Assigned task:
Will you output all of the data below exactly, omitting the images?

Data excerpts:
= = = =

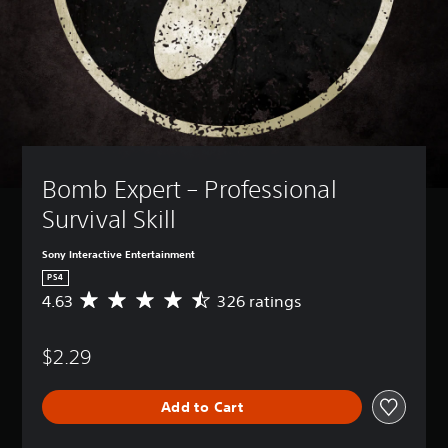
Bomb Expert – Professional 
Survival Skill 
Sony Interactive Entertainment
PS4
4.63
326 ratings
A
v
e
$2.29
r
a
g
Add to Cart
e
r
a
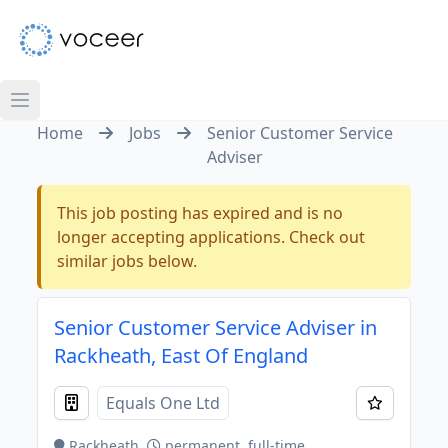
Home
Jobs
Senior Customer Service
Adviser
This job posting has expired and is no
longer accepting applications. Check out
similar jobs below.
Senior Customer Service Adviser in
Rackheath, East Of England
Equals One Ltd
Rackheath
permanent, full-time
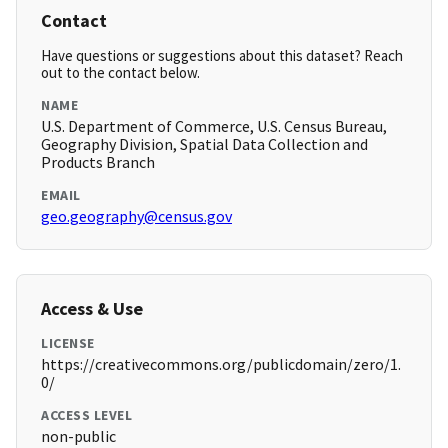
Contact
Have questions or suggestions about this dataset? Reach
out to the contact below.
NAME
U.S. Department of Commerce, U.S. Census Bureau,
Geography Division, Spatial Data Collection and
Products Branch
EMAIL
geo.geography@census.gov
Access & Use
LICENSE
https://creativecommons.org/publicdomain/zero/1.
0/
ACCESS LEVEL
non-public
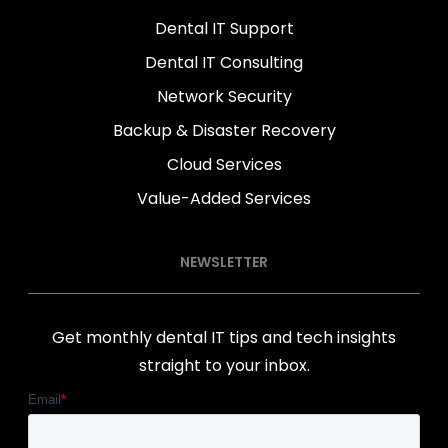
Dental IT Support
Dental IT Consulting
Network Security
Backup & Disaster Recovery
Cloud Services
Value-Added Services
NEWSLETTER
Get monthly dental IT tips and tech insights
straight to your inbox.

= = = =

Problem solution:
Bomb Expert – Professional 
Survival Skill 
Sony Interactive Entertainment
PS4
4.63
326 ratings
A
v
e
$2.29
r
a
g
Add to Cart
e
r
a
Home
Jobs
Senior Customer Service
Adviser
This job posting has expired and is no
longer accepting applications. Check out
similar jobs below.
Senior Customer Service Adviser in
Rackheath, East Of England
Equals One Ltd
Rackheath
permanent, full-time
Contact
Have questions or suggestions about this dataset? Reach
out to the contact below.
NAME
U.S. Department of Commerce, U.S. Census Bureau,
Geography Division, Spatial Data Collection and
Products Branch
EMAIL
geo.geography@census.gov
Access & Use
LICENSE
https://creativecommons.org/publicdomain/zero/1.
0/
ACCESS LEVEL
non-public
Dental IT Support
Dental IT Consulting
Network Security
Backup & Disaster Recovery
Cloud Services
Value-Added Services
NEWSLETTER
Get monthly dental IT tips and tech insights
straight to your inbox.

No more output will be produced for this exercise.